The jumbo shrimp doesn’t know what it is, despite having quite complex sensory and processing organs. Brine shrimp think they’re Sea MonkeysTM, so it stands to reason that jumbo shrimp (a size not a species) are confused. “Am I big, or am I little,” they wonder. ‘Shrimp’ is quite literally an idiomatic description of a person who is small. ‘Jumbo’ is quite literally an adjective applied to elephants, who are large.
Einstein taught us that everything is relative, though, so these paradoxes are naturally arising.
There is a fundamental paradox in my cycling life that I have tried and tried and tried to resolve, but I don’t seem able, which seems crazy to me, given the things I have successfully changed about my approach to life generally. I got sober. I addressed my chronic depression. I became less (but not entirely not) judgmental. I became a dad and didn’t screw it up too badly. So I can change. I know I can.
The paradox is this: I love endurance sports and, like many of you, have dedicated great swathes of my life to them. At the same time, I am deeply impatient, easily bored, and absolutely fixated on getting to the end of any task I’m doing as quickly as possible. I’m attracted to extremes, like running and riding very far, but mentally, I’m ill suited.
Part of this is simple ADD. I’ve got a twitchy mind. I’m usually doing more than one thing at a time, because focus is hard.
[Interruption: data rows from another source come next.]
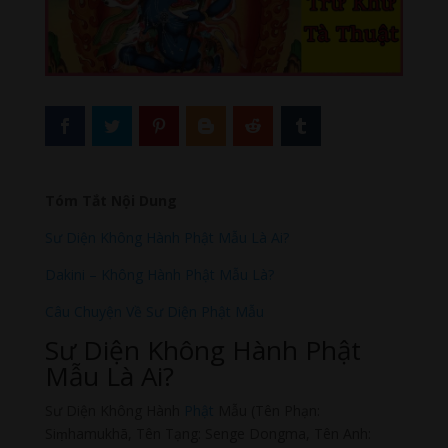
Tóm Tắt Nội Dung
Sư Diện Không Hành Phật Mẫu Là Ai?
Dakini – Không Hành Phật Mẫu Là?
Câu Chuyện Về Sư Diện Phật Mẫu
Sư Diện Không Hành Phật
Mẫu Là Ai?
Sư Diện Không Hành
Phật
Mẫu (Tên Phạn:
Siṃhamukhā, Tên Tạng: Senge Dongma, Tên Anh: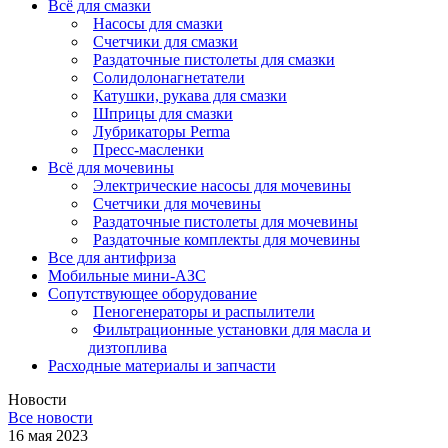
Всё для смазки
Насосы для смазки
Счетчики для смазки
Раздаточные пистолеты для смазки
Солидолонагнетатели
Катушки, рукава для смазки
Шприцы для смазки
Лубрикаторы Perma
Пресс-масленки
Всё для мочевины
Электрические насосы для мочевины
Счетчики для мочевины
Раздаточные пистолеты для мочевины
Раздаточные комплекты для мочевины
Все для антифриза
Мобильные мини-АЗС
Сопутствующее оборудование
Пеногенераторы и распылители
Фильтрационные установки для масла и
дизтоплива
Расходные материалы и запчасти
Новости
Все новости
16 мая 2023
Whatever organic ADD I’ve brought to the party has been compounded by living in the internet age, by more or less marinating in short attention span theater all day every day. And then, on top of that, I was taught to work by my father, whose approach to most tasks was to go at them like a dog with a fresh chew toy until they were finished. My dad didn’t want things done. He wanted them destroyed. And that’s the way I do things. I go at them.
But, as Padraig once said to me, “You know, John, you can’t just bang out a hundred miles. It takes time.”
This is unsparingly true. And the athletes I’ve admired have been these stoic, patient, tough people who have the mental strength and focus to pull off big, big things. I desperately want to be one of them, and though I’ve done some big stuff myself, it’s never not a struggle. I am not stoic or patient, even when I can muster some mental toughness.
I have a 50-mile gravel event coming up in a couple weeks, and I’m not ready. I don’t have the base miles. Oh sure, I’ll probably survive, but who wants to survive? I want to enjoy it. I want to ride with my friends and have a good time.
So, I have been doing my version of training, over and over again telling myself to slow down, to chill out, to let the miles happen. You can’t hurry up and acquire base miles. You have to ride. You have to give it time. And I want to do that. I really, really do, but I’m forever battling this drive to finish, to try to get to the end before I have any right to get to the end.
I suspect even the jumbo shrimp knows it’s small. Evolutionarily speaking, it has too many sense organs not to realize that world of predators is larger than whatever claws it’s been given. In this way, I also know I’m not a real endurance athlete. I pedal hard, but I know.
I’m wondering if you have this issue at all. I’d happily take suggestions from listeners who deal with it. I manage, mostly, to get fit and finish all the things I’ve started, but I so wish I could find the patience to ride the right way, which would, I hope, lead to figuring out how to be more patient in my everyday life. If I’m not careful I’ll hurry into the grave, like my father did, before I’ve enjoyed every last sandwich.
Just do one thing. Maybe this can become a meditation mantra for you. Something to start your day with, end your day with, and fill your day, too. We live in a fictitious world of multi-tasking. We think we can do more than one thing at a time, but that is an illusion. In reality we are simply switching from task to task and the cost of switching (in time and energy) is exhausting. If we can manage to do one thing at a time, it will save us immense energy, actually get them done faster, and we will remain closer to sane.
Greg McKeown wrote an excellent book called, Essentialism: the disciplined pursuit of less. You can read the book, but I just gave you the main point (or the point I took from it). Just. One. Thing.
That feeling of your mind revving up can be a reminder, not to lean into faster, but to lean into ONE thing. Good luck, I think you can do it!
@John – I appreciate your faith in me. I am definitely exhausted.
Same, with a few differences. The ADD is a bitch, but if I can get myself into the place where I want to be doing it or get on a roll, it is hard to stop. I don’t have any suggestions though, but I’ll keep my eye on the comments for solutions.
I know that the answer it to just do one thing at a time, but how to get my brain to cooperate is the problem.
@Erik, you make a very good point. There are definitely times when I have the mania, and I get laser focused on riding.